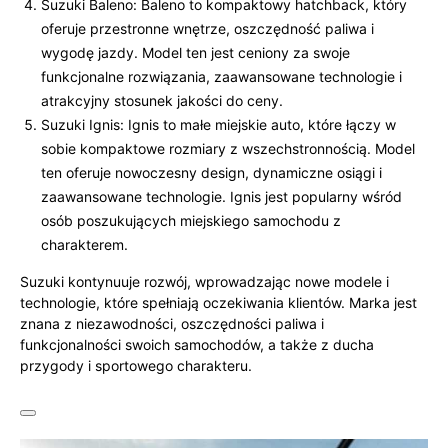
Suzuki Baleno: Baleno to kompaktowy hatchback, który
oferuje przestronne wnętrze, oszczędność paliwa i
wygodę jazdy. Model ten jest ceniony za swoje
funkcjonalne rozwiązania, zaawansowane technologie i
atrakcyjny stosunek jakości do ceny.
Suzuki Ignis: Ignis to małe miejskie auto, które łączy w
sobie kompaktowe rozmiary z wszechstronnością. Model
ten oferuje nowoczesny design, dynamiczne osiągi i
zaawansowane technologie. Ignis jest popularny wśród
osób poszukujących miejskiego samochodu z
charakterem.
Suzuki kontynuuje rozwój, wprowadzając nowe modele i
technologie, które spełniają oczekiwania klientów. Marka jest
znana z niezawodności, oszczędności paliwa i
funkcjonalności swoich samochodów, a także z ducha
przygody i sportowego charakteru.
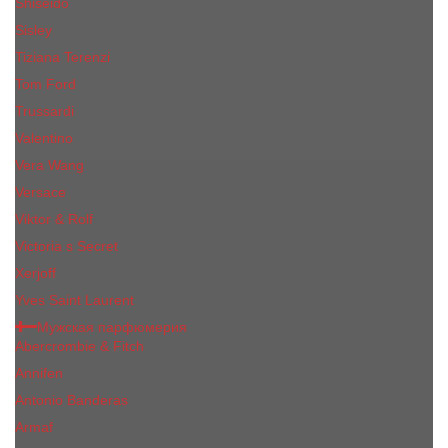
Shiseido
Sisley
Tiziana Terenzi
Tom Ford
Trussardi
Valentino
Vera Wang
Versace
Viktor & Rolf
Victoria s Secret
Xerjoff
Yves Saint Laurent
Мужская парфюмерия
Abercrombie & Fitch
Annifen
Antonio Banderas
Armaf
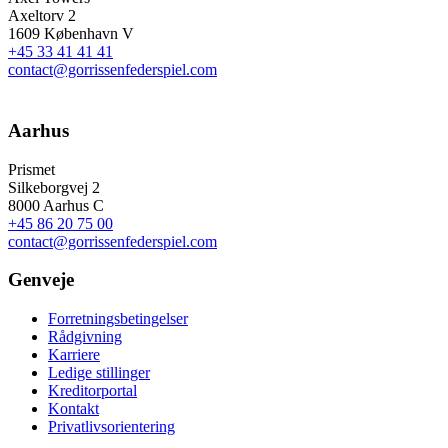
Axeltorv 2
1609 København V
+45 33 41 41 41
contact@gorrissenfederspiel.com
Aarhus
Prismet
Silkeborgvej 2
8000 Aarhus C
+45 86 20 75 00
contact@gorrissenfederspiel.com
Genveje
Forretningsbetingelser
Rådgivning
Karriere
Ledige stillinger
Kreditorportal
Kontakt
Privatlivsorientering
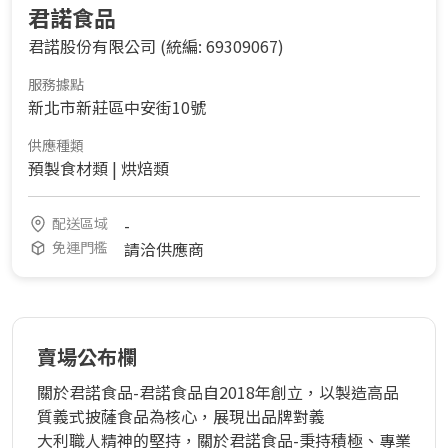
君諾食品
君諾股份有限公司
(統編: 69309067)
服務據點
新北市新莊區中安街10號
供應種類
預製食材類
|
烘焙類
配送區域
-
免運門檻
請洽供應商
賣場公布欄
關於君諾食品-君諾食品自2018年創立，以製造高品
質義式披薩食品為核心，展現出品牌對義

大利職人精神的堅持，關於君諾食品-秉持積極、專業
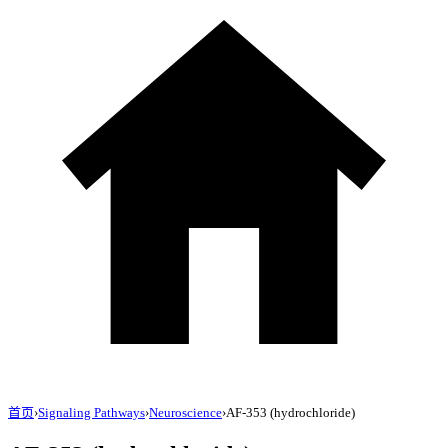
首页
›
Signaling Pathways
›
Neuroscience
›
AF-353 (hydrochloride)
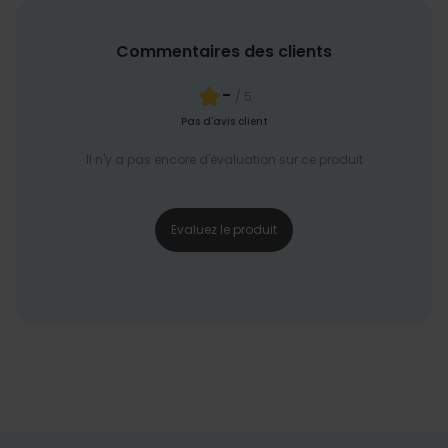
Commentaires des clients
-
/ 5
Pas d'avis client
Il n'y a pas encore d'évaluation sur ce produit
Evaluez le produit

==

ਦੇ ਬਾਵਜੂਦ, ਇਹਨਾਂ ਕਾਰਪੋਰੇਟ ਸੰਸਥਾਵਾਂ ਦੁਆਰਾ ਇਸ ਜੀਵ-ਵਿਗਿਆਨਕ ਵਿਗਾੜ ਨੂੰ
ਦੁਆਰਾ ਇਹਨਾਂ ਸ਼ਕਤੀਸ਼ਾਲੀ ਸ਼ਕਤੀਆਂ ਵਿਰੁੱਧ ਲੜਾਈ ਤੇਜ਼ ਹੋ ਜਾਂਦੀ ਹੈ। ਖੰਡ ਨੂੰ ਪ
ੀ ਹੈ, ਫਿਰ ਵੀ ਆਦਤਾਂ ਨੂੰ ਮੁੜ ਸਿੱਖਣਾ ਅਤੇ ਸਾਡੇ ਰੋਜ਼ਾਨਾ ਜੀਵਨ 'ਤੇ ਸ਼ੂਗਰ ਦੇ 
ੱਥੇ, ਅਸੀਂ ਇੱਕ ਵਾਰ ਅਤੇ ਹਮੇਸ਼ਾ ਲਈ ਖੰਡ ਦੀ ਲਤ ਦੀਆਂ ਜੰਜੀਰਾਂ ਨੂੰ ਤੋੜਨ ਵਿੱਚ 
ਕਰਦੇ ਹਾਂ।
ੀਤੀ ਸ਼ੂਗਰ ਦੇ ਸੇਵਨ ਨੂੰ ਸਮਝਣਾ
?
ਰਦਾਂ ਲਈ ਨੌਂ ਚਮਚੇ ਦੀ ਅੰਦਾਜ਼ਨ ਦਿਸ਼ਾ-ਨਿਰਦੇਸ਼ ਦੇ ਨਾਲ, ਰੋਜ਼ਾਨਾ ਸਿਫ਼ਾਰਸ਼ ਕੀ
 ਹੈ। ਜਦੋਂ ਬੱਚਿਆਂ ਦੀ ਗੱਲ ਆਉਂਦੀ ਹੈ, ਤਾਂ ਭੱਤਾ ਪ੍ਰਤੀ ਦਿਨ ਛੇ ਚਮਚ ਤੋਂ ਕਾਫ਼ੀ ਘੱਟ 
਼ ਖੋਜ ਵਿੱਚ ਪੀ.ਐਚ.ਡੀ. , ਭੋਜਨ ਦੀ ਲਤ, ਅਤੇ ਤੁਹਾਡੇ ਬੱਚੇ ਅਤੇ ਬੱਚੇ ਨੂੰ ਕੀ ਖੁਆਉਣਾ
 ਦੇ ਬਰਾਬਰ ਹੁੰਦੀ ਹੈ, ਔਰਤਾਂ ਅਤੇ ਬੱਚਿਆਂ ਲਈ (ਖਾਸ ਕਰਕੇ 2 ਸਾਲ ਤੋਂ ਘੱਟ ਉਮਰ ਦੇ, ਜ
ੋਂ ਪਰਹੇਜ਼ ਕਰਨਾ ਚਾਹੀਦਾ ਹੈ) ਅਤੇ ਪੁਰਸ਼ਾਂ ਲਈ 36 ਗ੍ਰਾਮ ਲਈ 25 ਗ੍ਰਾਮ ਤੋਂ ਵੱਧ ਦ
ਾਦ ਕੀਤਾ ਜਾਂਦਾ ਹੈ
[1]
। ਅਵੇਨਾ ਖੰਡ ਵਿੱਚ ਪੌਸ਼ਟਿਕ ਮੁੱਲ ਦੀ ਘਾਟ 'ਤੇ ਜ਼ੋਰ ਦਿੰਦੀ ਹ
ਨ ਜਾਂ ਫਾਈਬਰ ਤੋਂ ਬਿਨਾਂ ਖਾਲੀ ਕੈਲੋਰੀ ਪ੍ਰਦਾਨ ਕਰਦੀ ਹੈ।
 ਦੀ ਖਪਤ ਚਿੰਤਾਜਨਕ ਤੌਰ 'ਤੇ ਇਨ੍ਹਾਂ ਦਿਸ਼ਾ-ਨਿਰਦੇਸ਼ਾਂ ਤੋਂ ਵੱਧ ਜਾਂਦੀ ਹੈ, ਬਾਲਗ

* * *

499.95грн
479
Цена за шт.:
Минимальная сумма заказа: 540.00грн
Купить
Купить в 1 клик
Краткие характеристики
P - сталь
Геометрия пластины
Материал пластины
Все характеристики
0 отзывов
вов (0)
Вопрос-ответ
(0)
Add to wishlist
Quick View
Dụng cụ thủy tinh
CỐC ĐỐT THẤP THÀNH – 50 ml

About this exercise: Send back exactly the lines of the listing above starting at the one with "Il n'y a pas" and ending at the one with "Evaluez le produit", inclusive, and no others.

Response below:
Il n'y a pas encore d'évaluation sur ce produit
Evaluez le produit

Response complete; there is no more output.